**WHAT IS EXPECTED:** Nothing but the lines from the one containing "SUP VERLEIH" through the one containing "Home Town by Lori Holt of bee in my bonnet", both included, should be given again, each exactly as written below.

**Records from a data source:**
⁂
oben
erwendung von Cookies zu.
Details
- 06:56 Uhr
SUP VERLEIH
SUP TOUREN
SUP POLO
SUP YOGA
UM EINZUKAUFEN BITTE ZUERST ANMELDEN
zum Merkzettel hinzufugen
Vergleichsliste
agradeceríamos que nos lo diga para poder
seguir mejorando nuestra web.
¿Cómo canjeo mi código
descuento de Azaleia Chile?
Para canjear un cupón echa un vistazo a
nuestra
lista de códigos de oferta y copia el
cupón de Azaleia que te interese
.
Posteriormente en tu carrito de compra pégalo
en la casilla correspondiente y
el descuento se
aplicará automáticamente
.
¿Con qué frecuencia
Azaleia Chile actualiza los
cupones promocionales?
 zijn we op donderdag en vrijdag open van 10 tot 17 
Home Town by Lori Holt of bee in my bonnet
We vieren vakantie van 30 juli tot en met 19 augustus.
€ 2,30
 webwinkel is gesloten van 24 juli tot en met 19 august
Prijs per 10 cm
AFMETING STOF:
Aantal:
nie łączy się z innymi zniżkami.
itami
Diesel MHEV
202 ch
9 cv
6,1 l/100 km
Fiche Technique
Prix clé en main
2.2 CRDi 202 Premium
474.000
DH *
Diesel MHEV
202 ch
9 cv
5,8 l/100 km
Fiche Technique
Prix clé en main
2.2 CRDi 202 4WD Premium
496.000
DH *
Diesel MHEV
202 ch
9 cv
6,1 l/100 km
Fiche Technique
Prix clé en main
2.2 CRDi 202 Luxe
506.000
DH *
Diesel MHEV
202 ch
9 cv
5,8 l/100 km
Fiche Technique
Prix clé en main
⁂
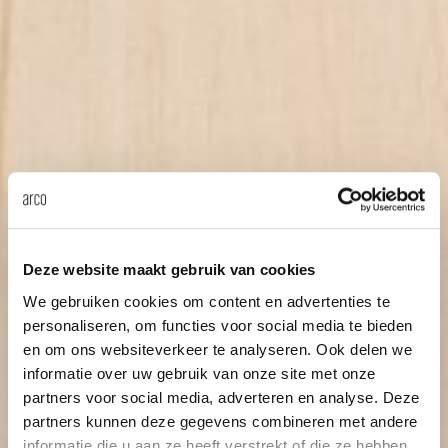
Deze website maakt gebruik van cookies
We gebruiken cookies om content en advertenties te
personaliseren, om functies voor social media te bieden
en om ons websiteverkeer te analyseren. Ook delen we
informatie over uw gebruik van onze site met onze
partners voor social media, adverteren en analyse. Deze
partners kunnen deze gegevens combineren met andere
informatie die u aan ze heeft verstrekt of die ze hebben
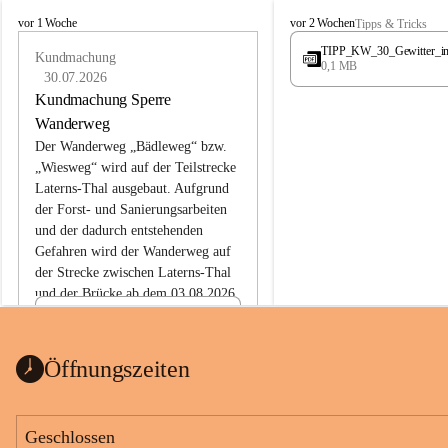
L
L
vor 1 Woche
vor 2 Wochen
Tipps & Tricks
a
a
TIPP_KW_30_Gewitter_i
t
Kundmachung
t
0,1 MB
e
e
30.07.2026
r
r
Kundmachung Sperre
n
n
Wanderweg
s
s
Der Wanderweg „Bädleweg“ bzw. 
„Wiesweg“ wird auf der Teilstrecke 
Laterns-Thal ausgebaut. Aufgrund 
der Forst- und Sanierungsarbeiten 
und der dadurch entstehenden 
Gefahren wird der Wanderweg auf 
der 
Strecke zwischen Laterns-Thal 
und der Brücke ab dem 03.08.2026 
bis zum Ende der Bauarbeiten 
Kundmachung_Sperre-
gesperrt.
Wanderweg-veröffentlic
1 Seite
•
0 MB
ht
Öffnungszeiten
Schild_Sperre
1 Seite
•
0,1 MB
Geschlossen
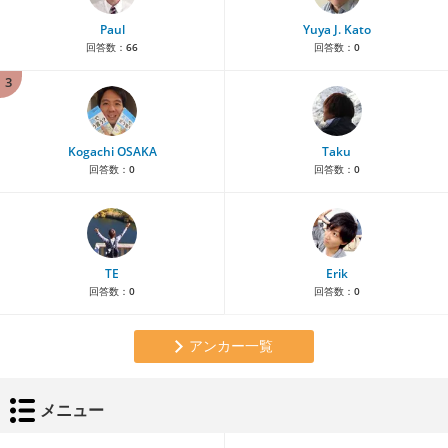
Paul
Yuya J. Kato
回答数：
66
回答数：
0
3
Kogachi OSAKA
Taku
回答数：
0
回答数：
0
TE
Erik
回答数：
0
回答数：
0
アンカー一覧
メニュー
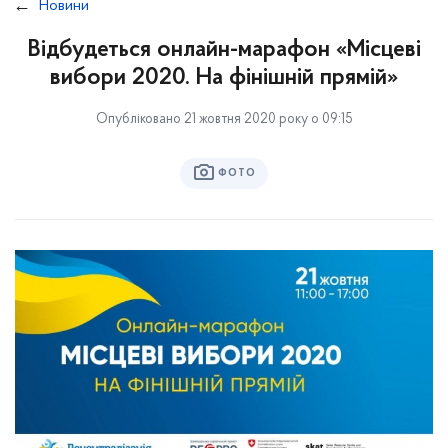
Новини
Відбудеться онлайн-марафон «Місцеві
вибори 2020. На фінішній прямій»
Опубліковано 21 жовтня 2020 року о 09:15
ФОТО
⁂
**SOLUTION:**
SUP VERLEIH
SUP TOUREN
SUP POLO
SUP YOGA
UM EINZUKAUFEN BITTE ZUERST ANMELDEN
zum Merkzettel hinzufugen
Vergleichsliste
agradeceríamos que nos lo diga para poder
seguir mejorando nuestra web.
¿Cómo canjeo mi código
descuento de Azaleia Chile?
Para canjear un cupón echa un vistazo a
nuestra
lista de códigos de oferta y copia el
cupón de Azaleia que te interese
.
Posteriormente en tu carrito de compra pégalo
en la casilla correspondiente y
el descuento se
aplicará automáticamente
.
¿Con qué frecuencia
Azaleia Chile actualiza los
cupones promocionales?
 zijn we op donderdag en vrijdag open van 10 tot 17 
Home Town by Lori Holt of bee in my bonnet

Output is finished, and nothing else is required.